Page 5 of The Reckless Love of an Heir (The Marlow Family Secrets #4)
The door to the library opened. Susan looked up, her fingers tightening their hold on the thin paintbrush. ‘Henry…’ The tone of her voice implied, What are you doing here?
For over an hour, she had been sitting at Uncle Robert’s desk happily painting. She had come straight here when she arrived, avoiding Henry.
She sensed herself colouring when he looked at her with a questioning gaze. She had not meant to be rude, merely been engrossed in her painting and caught by surprise.
He was in dishabille, informal, wearing trousers, a shirt and his sling, he had no black neckcloth or waistcoat or morning coat on. It was unseemly really, but she supposed it was due to his injury, and this was his home – if he could not be comfortable here, then where?
He hesitated, still by the open door. Samson stood beside him, awaiting his master’s next movement.
Some decision flickered in Henry’s eyes and he shut the door behind him.
They should not be in a room together with the door shut, no matter that they had been raised almost as closely as a brother and sister. Alethea was treated like his sister here too and she was going to marry him.
‘Sorry,’ he uttered in a low tone as he crossed the room, with Samson at his heels. ‘I forgot you were in here.’
He was not his normal bold, brash self. He walked past the desk, looking from her to the leather sofa which stood side-on to the hearth, his expression odd.
When he passed one of the windows, the bright spring sunlight shone through the fine cotton of his shirt, outlining his torso in silhouette.
An odd sensation twisted in Susan’s stomach.
He was very lean, yet not thin, muscular, in the way the grooms were in her father’s stables.
They were the only other men she had seen in their shirts; mostly when they were birthing mares, when they would strip off and roll up their sleeves.
‘Where is Alethea?’ she asked.
‘Taking the other dogs for a turn about the garden with Christine and Sarah. I told her I wished to sleep.’
‘Then why are you not upstairs?’
‘I prefer to sleep in here. I like the comforting smell. It reminds me of my youth.’
‘When did you spend any time in this library as a child?’ Her retort was swift, and again the rudeness in her tone was evident. She could not help herself where Henry was concerned. Heat flared in her cheeks.
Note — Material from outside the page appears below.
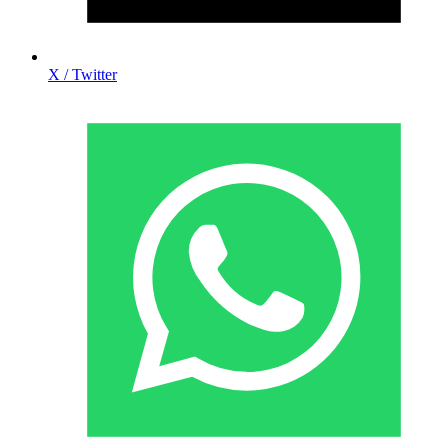
X / Twitter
‘I spent hours in here, Susan.’ His voice did not rise to match her boorishness but purely denied her accusation.
‘They were just not the hours I spent with you and Alethea. Papa used to bring me here and we would sit together and go through the books all the time. He taught me to appreciate such things and hold the responsibility for?— ’
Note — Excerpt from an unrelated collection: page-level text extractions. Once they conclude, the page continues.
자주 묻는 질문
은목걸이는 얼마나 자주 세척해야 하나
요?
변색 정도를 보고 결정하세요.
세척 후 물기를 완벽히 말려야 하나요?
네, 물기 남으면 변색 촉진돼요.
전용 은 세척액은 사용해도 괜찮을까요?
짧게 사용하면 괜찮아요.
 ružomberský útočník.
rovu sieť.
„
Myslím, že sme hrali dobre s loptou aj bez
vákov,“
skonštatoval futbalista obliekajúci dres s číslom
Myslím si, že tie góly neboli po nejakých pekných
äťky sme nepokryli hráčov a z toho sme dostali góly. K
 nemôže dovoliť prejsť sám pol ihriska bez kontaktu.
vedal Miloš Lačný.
‘He must be so disappointed,’ she interrupted. She really could not help herself.
‘Why?’ He had reached the sofa but turned and looked at her, challenging her with his gaze as well as the question.
His good hand lifted and rested on his bad arm – as though he were in pain.
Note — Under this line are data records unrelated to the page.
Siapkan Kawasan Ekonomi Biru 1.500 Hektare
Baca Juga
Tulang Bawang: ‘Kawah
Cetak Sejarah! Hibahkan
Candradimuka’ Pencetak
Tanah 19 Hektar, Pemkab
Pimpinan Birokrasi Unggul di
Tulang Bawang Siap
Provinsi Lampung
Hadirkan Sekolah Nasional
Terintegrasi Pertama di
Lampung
She smiled, trying to mimic the mocking smiles he regularly gave her. ‘Because you are hardly responsible. Only a fool would drive a curricle in a race on the roads. You might have broken your neck, not sprained your wrist.’
He sat down, looking away from her. Samson sat too.
‘Believe me, I am well aware. I nearly broke my neck and in the process dislocated my shoulder, not merely twisted my wrist. Now if you’ll excuse me, I am exhausted and in agony.
I just dosed myself up with laudanum and I am in no mood for you to chastise me. Let me rest.’
He was much paler than normal.
He sprawled out flat on the long leather sofa, lying on his back with his bad arm on his chest and one foot on the floor.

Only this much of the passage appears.